One might suggest that any high occurence attack will always have a
high
impact in some form or another as well, unless there is a detection
concept implemented in order to minimize the impact.

For example, one might suggest that if the Signed/Chosen message
replay
attacks have high likelihood of occurence, then the impact is high,
rather than low.

So from a DKIM/SSP perspective, I think what might be useful, if we
had
a 3rd column, called Detection/Recovery which also rates the
effectiveness of DKIM/SSP to detect and/or recover from the attack.

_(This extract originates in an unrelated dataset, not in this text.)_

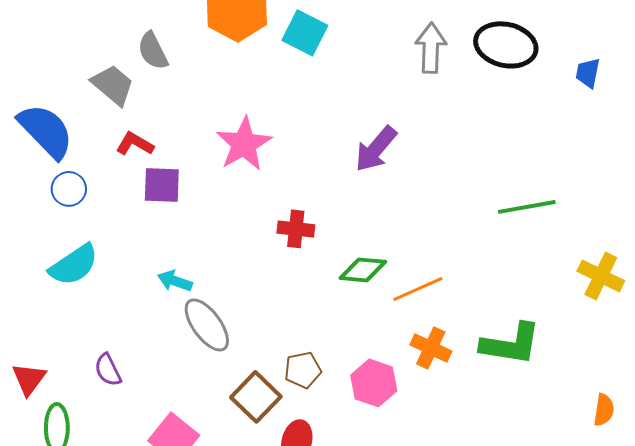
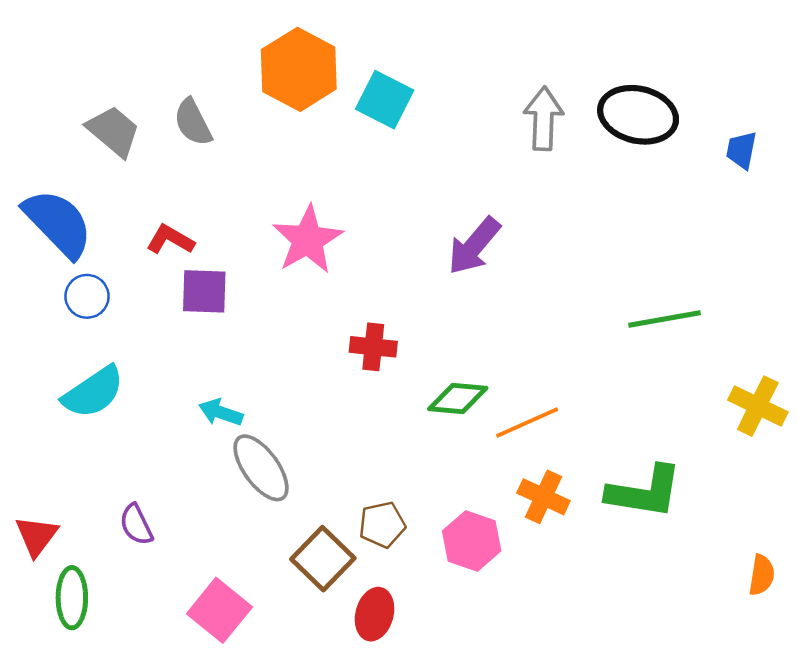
gray trapezoid: (113, 85) -> (113, 131), moved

I know this can be highly subjective, but we can probably use a
rating
like:

  MEDIUM - Detectable using deterministic non-DKIM/SSP method
  HIGH   - Detectable using deterministic DKIM/SSP method
  LOW    - Not detectable until reported by human/scoring

By doing it this way,  we get to see an angle for the effective of
the
DKIM/SSP protocol and how it can also be assisted by other
recommendations as well and also which ones we really have to worry
about.

This is the rough cut at this, so it could be wrong:

o LOW - Not detectable until reported by human/scoring

--------------------------------------------+--------+------------+
Attack Name                                 | Impact | Likelihood |
--------------------------------------------+--------+------------+
Compromised system within originator's net  |  High  |   Medium   |
Theft of delegated private key              | Medium |   Medium   |
Theft of private key for domain             |  High  |     Low    |
Compromise of key server                    |  High  |     Low    |
Cryptographic weaknesses in sigs            |  High  |     Low    |

o MEDIUM - Detectable using deterministic non-DKIM/SSP method

--------------------------------------------+--------+------------+
Attack Name                                 | Impact | Likelihood |
--------------------------------------------+--------+------------+
Signed message replay                       |   Low  |    High    |
Chosen message replay                       |   Low  |     M/H    |
Denial-of-service attack against verifier   |  High  |   Medium   |
Denial-of-service attack against key service|  High  |   Medium   |
Falsification of key service replies        | Medium |   Medium   |
Verification probe attack                   | Medium |   Medium   |
Private key recovery via side-channel attack|  High  |     Low    |

o HIGH - Detectable using deterministic DKIM/SSP method

--------------------------------------------+--------+------------+
Attack Name                                 | Impact | Likelihood |
--------------------------------------------+--------+------------+
Display name abuse                          | Medium |    High    |
Body length limit abuse                     | Medium |   Medium   |
Canonicalization abuse                      |   Low  |   Medium   |
Use of revoked key                          | Medium |     Low    |
Publication of bad key records and/or sigs  |  High  |     Low    |


--
Hector Santos, Santronics Software, Inc.